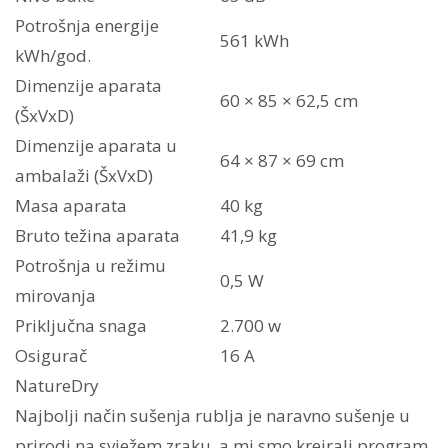
Potrošnja energije
561 kWh
kWh/god.
Dimenzije aparata
60 × 85 × 62,5 cm
(ŠxVxD)
Dimenzije aparata u
64 × 87 × 69 cm
ambalaži (ŠxVxD)
Masa aparata
40 kg
Bruto težina aparata
41,9 kg
Potrošnja u režimu
0,5 W
mirovanja
Priključna snaga
2.700 w
Osigurač
16 A
NatureDry
Najbolji način sušenja rublja je naravno sušenje u
prirodi na svježem zraku, a mi smo kreirali program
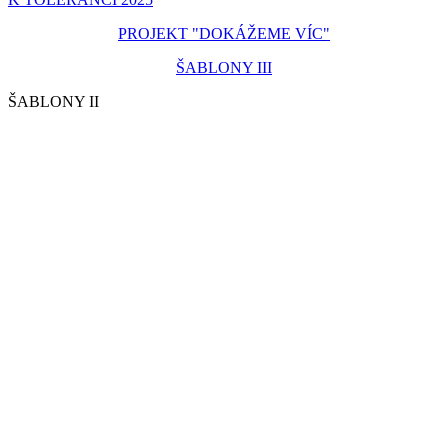
PROJEKT "DOKÁŽEME VÍC"
ŠABLONY III
ŠABLONY II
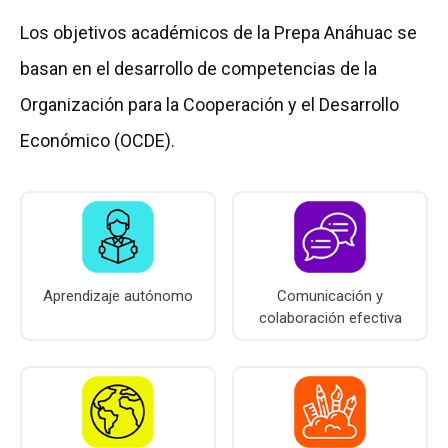
Los objetivos académicos de la Prepa Anáhuac se
A
basan en el desarrollo de competencias de la
n
Organización para la Cooperación y el Desarrollo
á
Económico (OCDE).
h
u
a
c
V
Aprendizaje autónomo
Comunicación y
colaboración efectiva
e
r
a
c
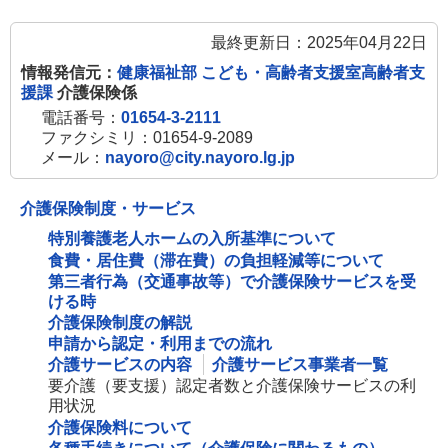
最終更新日：2025年04月22日
情報発信元：
健康福祉部 こども・高齢者支援室高齢者支
援課
介護保険係
電話番号：
01654-3-2111
ファクシミリ：01654-9-2089
メール：
nayoro@city.nayoro.lg.jp
介護保険制度・サービス
特別養護老人ホームの入所基準について
食費・居住費（滞在費）の負担軽減等について
第三者行為（交通事故等）で介護保険サービスを受
ける時
介護保険制度の解説
申請から認定・利用までの流れ
介護サービスの内容
介護サービス事業者一覧
要介護（要支援）認定者数と介護保険サービスの利
用状況
介護保険料について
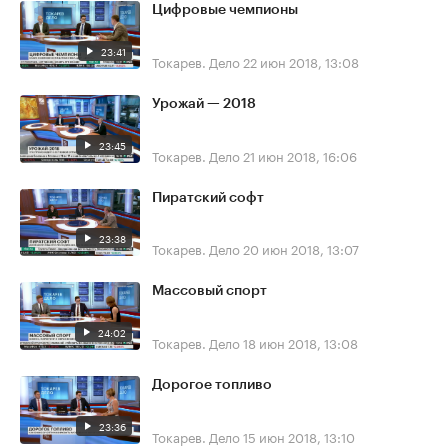
Цифровые чемпионы
23:41
Токарев. Дело
22 июн 2018, 13:08
Урожай — 2018
23:45
Токарев. Дело
21 июн 2018, 16:06
Пиратский софт
23:38
Токарев. Дело
20 июн 2018, 13:07
Массовый спорт
24:02
Токарев. Дело
18 июн 2018, 13:08
Дорогое топливо
23:36
Токарев. Дело
15 июн 2018, 13:10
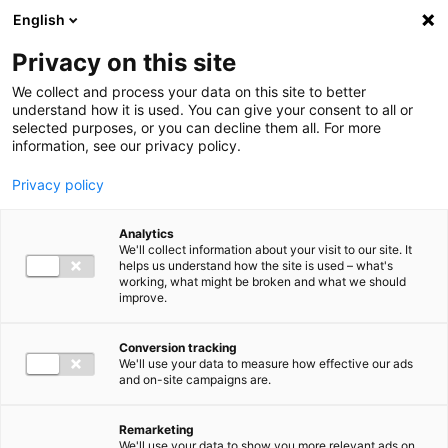
Ga direct naar de inhoud
English
Men
Privacy on this site
We collect and process your data on this site to better
understand how it is used. You can give your consent to all or
selected purposes, or you can decline them all. For more
information, see our privacy policy.
Privacy policy
Analytics
We'll collect information about your visit to our site. It
helps us understand how the site is used – what's
working, what might be broken and what we should
improve.
Conversion tracking
We'll use your data to measure how effective our ads
and on-site campaigns are.
Remarketing
We'll use your data to show you more relevant ads on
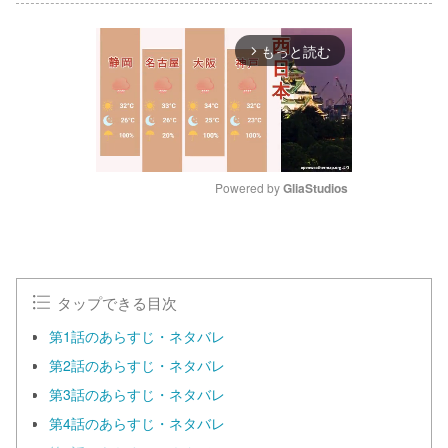
もっと読む
arrow_forward_ios
Powered by 
GliaStudios
M
u
t
e
タップできる目次
第1話のあらすじ・ネタバレ
第2話のあらすじ・ネタバレ
第3話のあらすじ・ネタバレ
第4話のあらすじ・ネタバレ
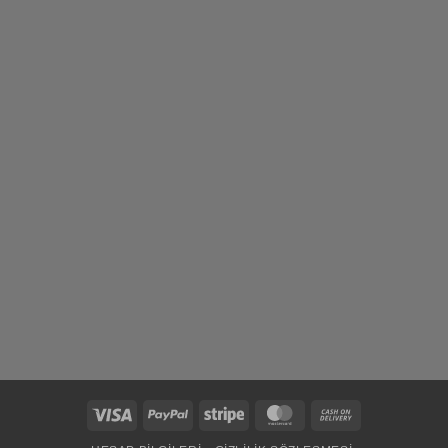
Visa
PayPal
Stripe
MasterCard
Cash
On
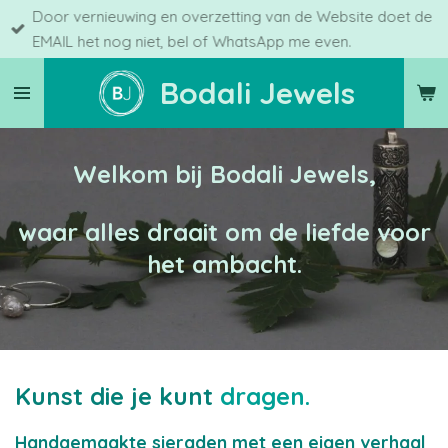
Door vernieuwing en overzetting van de Website doet de
Ga
EMAIL het nog niet, bel of WhatsApp me even.
direct
naar
Bodali Jewels
de
hoofdinhoud
Welkom bij Bodali Jewels,
waar alles draait om de liefde voor
het ambacht.
Kunst die je kunt
dragen.
Handgemaakte sieraden met een eigen verhaal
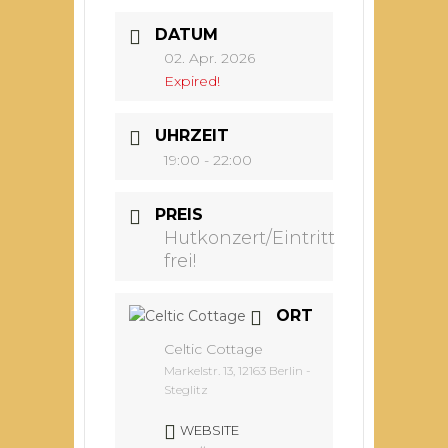
DATUM
02. Apr. 2026
Expired!
UHRZEIT
19:00 - 22:00
PREIS
Hutkonzert/Eintritt
frei!
ORT
Celtic Cottage
Markelstr. 13, 12163 Berlin -
Steglitz
WEBSITE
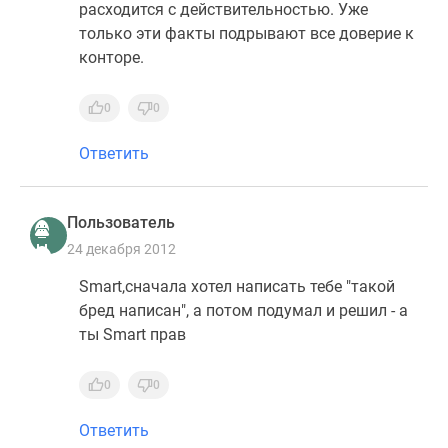
1-
расходится с действительностью. Уже
комнатные
только эти факты подрывают все доверие к
2-
конторе.
комнатные
3-
0
0
комнатные
Квартиры
Ответить
на
карте
Ипотечный
Пользователь
калькулятор
24 декабря 2012
Семейная
Smart,сначала хотел написать тебе "такой
ипотека
бред написан", а потом подумал и решил - а
Военная
ты Smart прав
ипотека
Банки
0
0
и
программы
Ответить
Медиа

▶ Task description
Set down exactly the lines running from the beginning of the entries above to the line that contains "Económico (OCDE).", including both, and leave out pictures.

▶ Output below
Potrošnja energije
561 kWh
kWh/god.
Dimenzije aparata
60 × 85 × 62,5 cm
(ŠxVxD)
Dimenzije aparata u
64 × 87 × 69 cm
ambalaži (ŠxVxD)
Masa aparata
40 kg
Bruto težina aparata
41,9 kg
Potrošnja u režimu
0,5 W
mirovanja
Priključna snaga
2.700 w
Osigurač
16 A
NatureDry
Najbolji način sušenja rublja je naravno sušenje u
prirodi na svježem zraku, a mi smo kreirali program
PROJEKT "DOKÁŽEME VÍC"
ŠABLONY III
ŠABLONY II
Los objetivos académicos de la Prepa Anáhuac se
A
basan en el desarrollo de competencias de la
n
Organización para la Cooperación y el Desarrollo
á
Económico (OCDE).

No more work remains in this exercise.